Dec 13 , 2016
Creamy cheesecake centre surrounded by luscious red velvet brownies. A Southern Bomb!!
Prep time: 3 hours
Cook time: 20 mins
Total time: 3 hours 20 mins
- 1 small cheesecake, baked and cooled (I used about a 6″ one I found at the store)
- 1 box red velvet cake mix
- 2 eggs
- ½ cup oil
- 1 pkg vanilla Candiquik
- Edible gold stars or sprinkles
- Preheat your oven to 350 degrees F. and liberally grease a 13×9 inch baking pan with cooking spray.
- In a large bowl, combine the cake mix, eggs and oil until blended. Pour the mixture evenly into the prepared pan and bake for approx. 15-17 minutes or until centre is set and edges are lightly browned.

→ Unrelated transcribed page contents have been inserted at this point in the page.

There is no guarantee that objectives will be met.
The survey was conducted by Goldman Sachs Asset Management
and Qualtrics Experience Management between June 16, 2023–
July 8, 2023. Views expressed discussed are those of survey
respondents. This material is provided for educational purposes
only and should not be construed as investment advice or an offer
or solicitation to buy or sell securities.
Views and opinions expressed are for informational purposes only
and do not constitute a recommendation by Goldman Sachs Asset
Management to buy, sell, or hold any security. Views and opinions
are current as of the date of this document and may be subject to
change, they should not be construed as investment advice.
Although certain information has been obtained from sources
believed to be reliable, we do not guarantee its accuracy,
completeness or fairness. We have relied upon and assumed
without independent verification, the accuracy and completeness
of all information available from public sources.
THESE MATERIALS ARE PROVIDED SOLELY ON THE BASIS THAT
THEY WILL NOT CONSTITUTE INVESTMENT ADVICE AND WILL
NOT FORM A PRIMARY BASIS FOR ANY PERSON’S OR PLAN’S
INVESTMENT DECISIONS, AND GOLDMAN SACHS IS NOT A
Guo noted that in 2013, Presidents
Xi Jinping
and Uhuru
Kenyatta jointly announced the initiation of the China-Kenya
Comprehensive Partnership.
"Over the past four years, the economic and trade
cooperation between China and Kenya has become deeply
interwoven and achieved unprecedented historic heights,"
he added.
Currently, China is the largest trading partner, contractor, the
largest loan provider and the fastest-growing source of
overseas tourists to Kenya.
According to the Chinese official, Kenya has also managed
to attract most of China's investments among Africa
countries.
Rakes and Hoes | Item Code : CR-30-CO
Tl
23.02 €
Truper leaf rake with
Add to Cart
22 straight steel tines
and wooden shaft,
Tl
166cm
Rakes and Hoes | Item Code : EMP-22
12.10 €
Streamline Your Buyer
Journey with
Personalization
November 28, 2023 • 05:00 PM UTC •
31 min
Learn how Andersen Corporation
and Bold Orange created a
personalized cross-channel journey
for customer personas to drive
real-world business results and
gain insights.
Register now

Cool completely.
- Meanwhile, while bars are baking + cooling, take a cookie dough scoop and carve out chunks of the cheesecake with it into Tablespoon-sized balls. Place the cheesecake balls on a foil-lined baking sheet and freeze them for about 2 hours or until firm.
- Cut your bars into approx. 1″ sized squares; discard the rough edges of the bars. Take a square in the palm of your hand and gently flatten it. Wrap the flattened red velvet square around the cheesecake ball to cover it. If it doesn’t cover it completely, no biggie–just try to wrap it around as much as you can.
- Freeze the wrapped bombs for about 15 minutes to harden. While firming up, melt your Candiquik according to package directions.
- Dip the bombs into the white chocolate, allowing excess to drip off; return to the foil-lined sheet. Sprinkle immediately with sprinkles or gold stars, if you’d like. Store airtight in the fridge or freezer.